D’au­cuns pointent ain­si les man­que­ments des man­da­tures Piolle, concer­nant les biblio­thèques, le milieu de la culture ou les quar­tiers Sud. Et plu­sieurs axes de cam­pagne de LFI remettent en cause des réa­li­sa­tions ou pro­jets de la muni­ci­pa­li­té. Citons la mise en place d’un réfé­ren­dum sur le lac bai­gnable de la Vil­le­neuve, le refus de la ZFE — qui relève tou­te­fois davan­tage de la métro­pole — ou encore l’ar­rêt du jume­lage avec la ville israé­lienne de Reho­vot, sim­ple­ment sus­pen­du sine die par le maire. Même sur le loge­ment, Allan Bru­non affirme vou­loir appli­quer une véri­table réqui­si­tion des loge­ments vacants, pro­messe d’É­ric Piolle tar­dant à être res­pec­tée, d’a­près le DAL.

« Laurence Ruffin, ce n’est pas Éric Piolle ni François Ruffin »

Pour­tant, Lau­rence Ruf­fin l’a répé­té après sa dési­gna­tion, elle n’en­tend pas conduire un troi­sième man­dat mais bien écrire « une nou­velle page » pour la gauche. « Lau­rence Ruf­fin, ce n’est pas Éric Piolle… Ni Fran­çois Ruf­fin », abonde Tania, navrée de voir la tête de liste assi­mi­lée à son frère par cer­tains cama­rades, par­ti­cu­liè­re­ment hos­tiles au dépu­té de la Somme depuis son départ de la France insou­mise.

« En fait, les invec­tives et les passes d’armes entre les diri­geants de nos par­tis res­pec­tifs finissent par se réper­cu­ter à Gre­noble, pour­suit la mili­tante. C’est dom­mage car à la base, les mili­tants sont plus sou­vent pour l’u­nion, j’ai l’im­pres­sion — et je ne parle pas que pour LFI. Fina­le­ment, on arrive mieux à s’en­tendre entre nous sur le ter­rain que dans les états-majors pari­siens. »

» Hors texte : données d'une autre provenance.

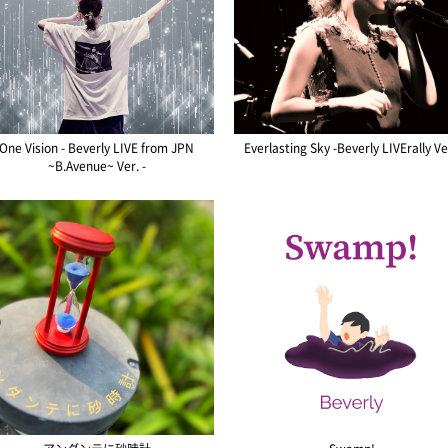
One Vision - Beverly LIVE from JPN
Everlasting Sky -Beverly LIVErally Ve
~B.Avenue~ Ver. -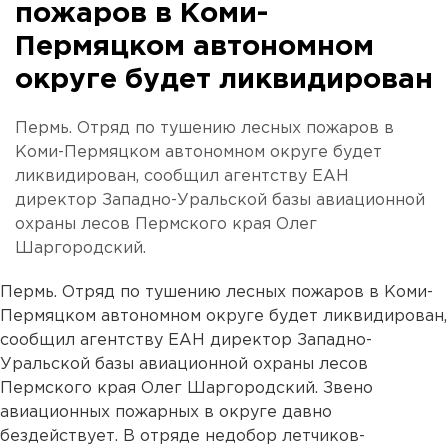
пожаров в Коми-
Пермяцком автономном
округе будет ликвидирован
Пермь. Отряд по тушению лесных пожаров в
Коми-Пермяцком автономном округе будет
ликвидирован, сообщил агентству ЕАН
директор Западно-Уральской базы авиационной
охраны лесов Пермского края Олег
Шаргородский.
Пермь. Отряд по тушению лесных пожаров в Коми-
Пермяцком автономном округе будет ликвидирован,
сообщил агентству ЕАН директор Западно-
Уральской базы авиационной охраны лесов
Пермского края Олег Шаргородский. Звено
авиационных пожарных в округе давно
бездействует. В отряде недобор летчиков-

Sur le fond, il existe certes « des diver­gences » entre LFI et les autres par­tis de gauche, admet Julien. « Mais ce sont des points qu’on aurait pu enter­rer », estime-t-il. Lui déplore éga­le­ment un « manque de cohé­rence à l’é­chelle de la métro­pole. On essaye de s’al­lier avec les éco­lo­gistes et les com­mu­nistes à Fon­taine ou à Échi­rolles, par exemple, et à côté de ça, il y a l’ex­cep­tion gre­no­bloise… »

« Chacun a son libre arbitre »

Reste un point d’in­ter­ro­ga­tion : com­ment vont réagir les mili­tants insou­mis durant la cam­pagne, notam­ment ceux qui n’é­taient pas enchan­tés par la déci­sion ? « C’est sûr que cer­tains groupes d’ac­tion seront un peu moins moti­vés que d’autres. Il y a un petit coup de mou pour ceux qui étaient dans une dyna­mique unio­niste », recon­naît Julien. « Dans notre groupe, on va écou­ter tout le monde et voir ce que les gens veulent faire. Mais cha­cun a son libre arbitre. »

Contac­té, Allan Bru­non n’a pas sou­hai­té s’ex­pri­mer.